Dans son dernier rapport sur l’économie algérienne : la BAD prévoit une croissance de 4,1% pour 2026
La production industrielle et agricole en Algérie connaît une croissance soutenue, ce qui participe activement à la diversification de l’économie nationale et à la réduction de sa dépendance aux hydrocarbures.
Le groupe de la Banque africaine de développement (BAD) prévoit une croissance significative du produit intérieur brut (PIB) réel de l’Algérie, estimée à 4,1 % pour cette année, dépassant largement les prévisions antérieures qui tablaient sur 3,4 %. Pour 2027, la croissance devrait se maintenir à un niveau robuste de 4,2 %, selon le rapport annuel 2026 de la BAD sur « les perspectives économiques en Afrique ». Ces chiffres illustrent une dynamique économique soutenue, notamment grâce à une forte croissance dans de nombreuses filières industrielles et dans le secteur agricole, contribuant à une amélioration notable des indices de croissance de l’Algérie.
Ce rapport, présenté à Brazzaville lors des réunions annuelles de l’institution, souligne que l’économie algérienne continue de bénéficier d’une dynamique positive, alimentée par des investissements publics importants et le développement des secteurs hors hydrocarbures. Malgré un contexte international marqué par des tensions géopolitiques, des fluctuations des marchés de l’énergie, et une incertitude croissante sur les marchés mondiaux, l’Algérie maintient des indicateurs macroéconomiques solides, témoignant de la résilience de son économie.
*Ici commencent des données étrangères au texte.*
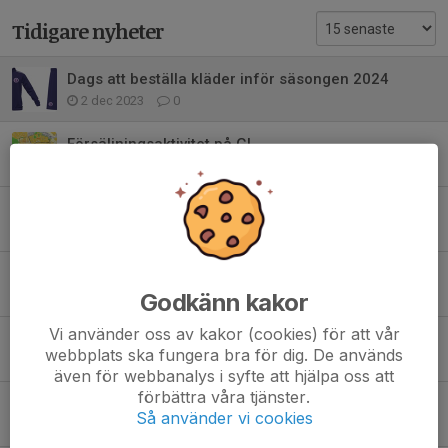
Tidigare nyheter
Dags att beställa kläder inför säsongen 2024
2 dec 2023
0
Försäljningsaktivitet på G!
29 apr 2023
2
Nu finns nya EIF kläder på Stadium Team Sales
28 apr 2023
0
Träningsbingo
Godkänn kakor
29 jun 2022
0
Vi använder oss av kakor (cookies) för att vår
EIF-strumpor i lager
webbplats ska fungera bra för dig. De används
28 jun 2022
0
även för webbanalys i syfte att hjälpa oss att
förbättra våra tjänster.
Kläder 2022
Så använder vi cookies
15 jun 2022
0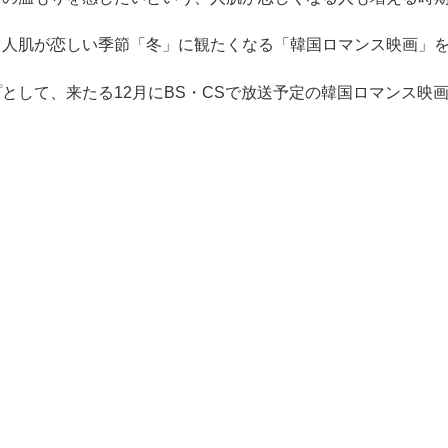
、人肌が恋しい季節「冬」に観たくなる「韓国ロマンス映画」
として、来たる12月にBS・CSで放送予定の韓国ロマンス映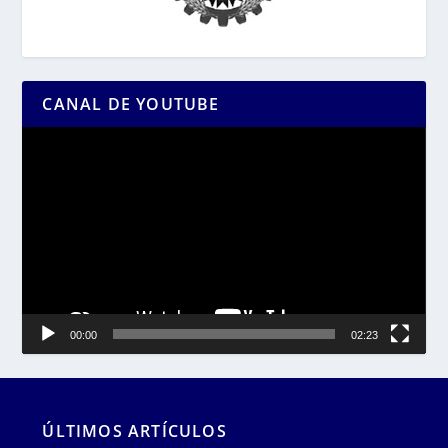
CANAL DE YOUTUBE
Reproductor
de
vídeo
00:00
02:23
ÚLTIMOS ARTÍCULOS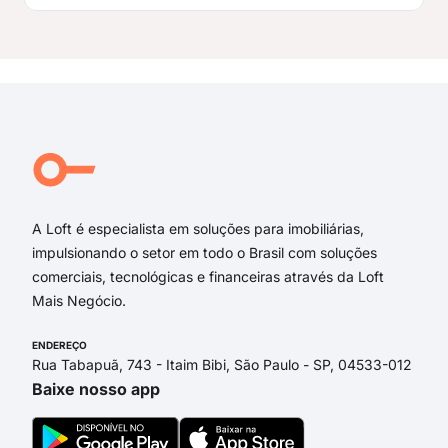
A Loft é especialista em soluções para imobiliárias,
impulsionando o setor em todo o Brasil com soluções
comerciais, tecnológicas e financeiras através da Loft
Mais Negócio.
ENDEREÇO
Rua Tabapuã, 743 - Itaim Bibi, São Paulo - SP, 04533-012
Baixe nosso app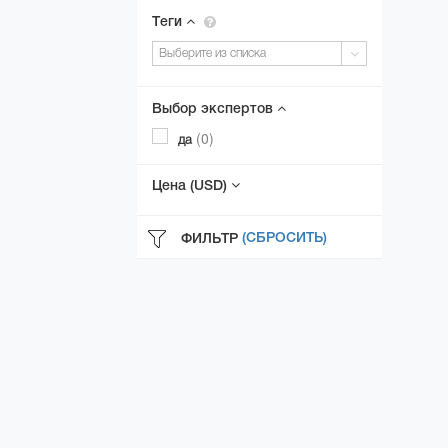
Теги
Выберите из списка
Выбор экспертов
(0)
да
Цена
(USD)
ФИЛЬТР
(СБРОСИТЬ)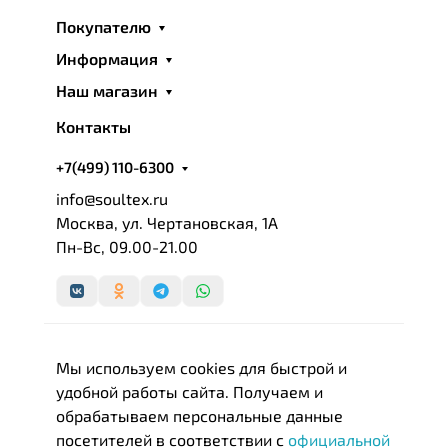
Покупателю
Информация
Наш магазин
Контакты
+7(499) 110-6300
info@soultex.ru
Москва, ул. Чертановская, 1А
Пн-Вс, 09.00-21.00
Мы используем cookies для быстрой и
удобной работы сайта. Получаем и
обрабатываем персональные данные
посетителей в соответствии с
официальной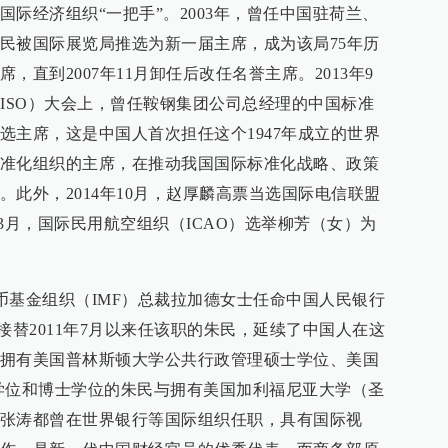
际经济组织“一把手”。2003年，曾任中国驻荷兰、
民被国际展览局推选为新一届主席，成为该局75年历
直到2007年11月卸任后改任名誉主席。2013年9
（ISO）大会上，曾任鞍钢集团公司总经理的中国标准
选主席，这是中国人首次担任这个1947年成立的世界
准化组织的主席，在推动我国国际标准化战略、政策
此外，2014年10月，赵厚麟高票当选国际电信联盟
5年3月，国际民用航空组织（ICAO）选举柳芳（女）为
货币基金组织（IMF）总裁拉加德女士任命中国人民银行
接替2011年7月以来任该职的朱民，延续了中国人在这
拥有美国普林斯顿大学公共行政管理硕士学位、美国
学位和博士学位的朱民与拥有美国加利福尼亚大学（圣
张涛都曾在世界银行等国际组织任职，具有国际视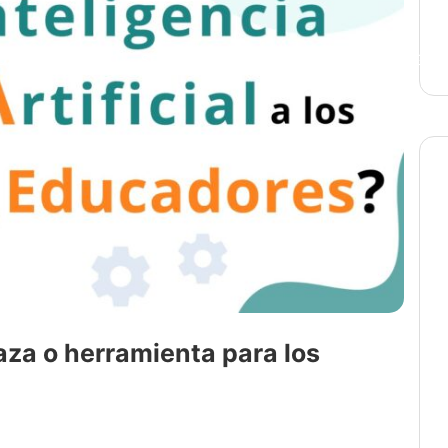
OS MOODLE
SERVIDORES DEDICADOS
HOSTING A
za o herramienta para los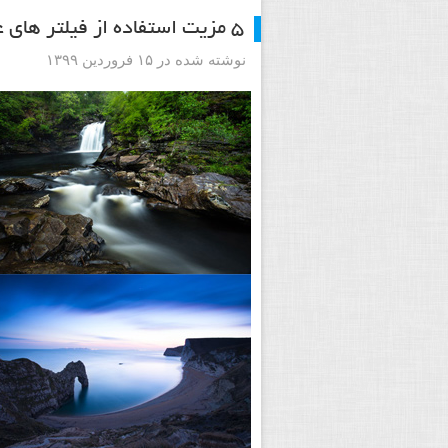
۵ مزیت استفاده از فیلتر های عکاسی در هنگام عکس گرفتن
نوشته شده در ۱۵ فروردین ۱۳۹۹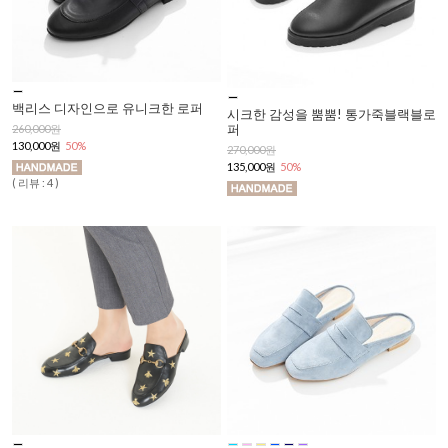
백리스 디자인으로 유니크한 로퍼
시크한 감성을 뿜뿜! 통가죽블랙블로
퍼
260,000원
130,000원
50%
270,000원
135,000원
50%
( 리뷰 : 4 )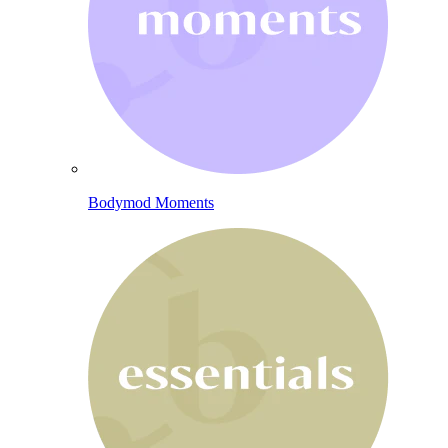
Bodymod Moments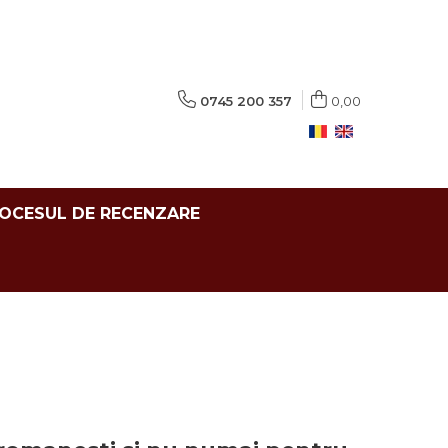
0745 200 357
0,00
ROCESUL DE RECENZARE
Les prévisions de la BAD trouvent un écho favorable dans le projet de loi de finances 2026, qui table également sur une croissance de 4,1 % pour cette année. Par ailleurs, pour 2027, le gouvernement algérien envisage une croissance plus ambitieuse de 4,4 %, dépassant même la projection de la BAD pour cette période. Ces perspectives sont soutenues par une forte activité dans l’industrie et l’agriculture, deux secteurs qui connaissent une expansion dynamique grâce à des investissements ciblés. La production industrielle et agricole en Algérie connaît une croissance soutenue, ce qui participe activement à la diversification de l’économie nationale et à la réduction de sa dépendance aux hydrocarbures.
Au-delà de la croissance économique, la situation sociale et le développement humain en Algérie connaissent également des améliorations notables. Selon la BAD, l’indice de développement humain (IDH) du pays le classe parmi les nations les plus avancées du continent africain, témoignant d’un progrès significatif dans l’accès à l’éducation, à la santé, et à d’autres services sociaux essentiels. La baisse de l’inflation, qui est passée de 4,4 % en 2024 à 1,7 % en 2025, reflète également une stabilité macroéconomique renforcée par la maîtrise des prix, notamment dans le secteur alimentaire.
Sur le plan social, les politiques menées par les autorités algériennes portent leurs fruits, avec une amélioration des indicateurs sociaux et une réduction des disparités. La politique sociale a permis de garantir un meilleur accès aux services sociaux de base, contribuant à une cohésion sociale renforcée et à une réduction des inégalités.
L’Algérie affiche, ainsi, une trajectoire de croissance soutenue et résiliente, alimentée par une diversification économique progressive, des investissements massifs dans l’industrie et l’agriculture, et une politique sociale active. Les prévisions optimistes du FMI et de la Banque mondiale, conjuguées à la dynamique interne du pays, laissent entrevoir un avenir prometteur pour l’économie algérienne, qui continue de renforcer sa position sur le continent africain tout en consolidant son développement économique et social.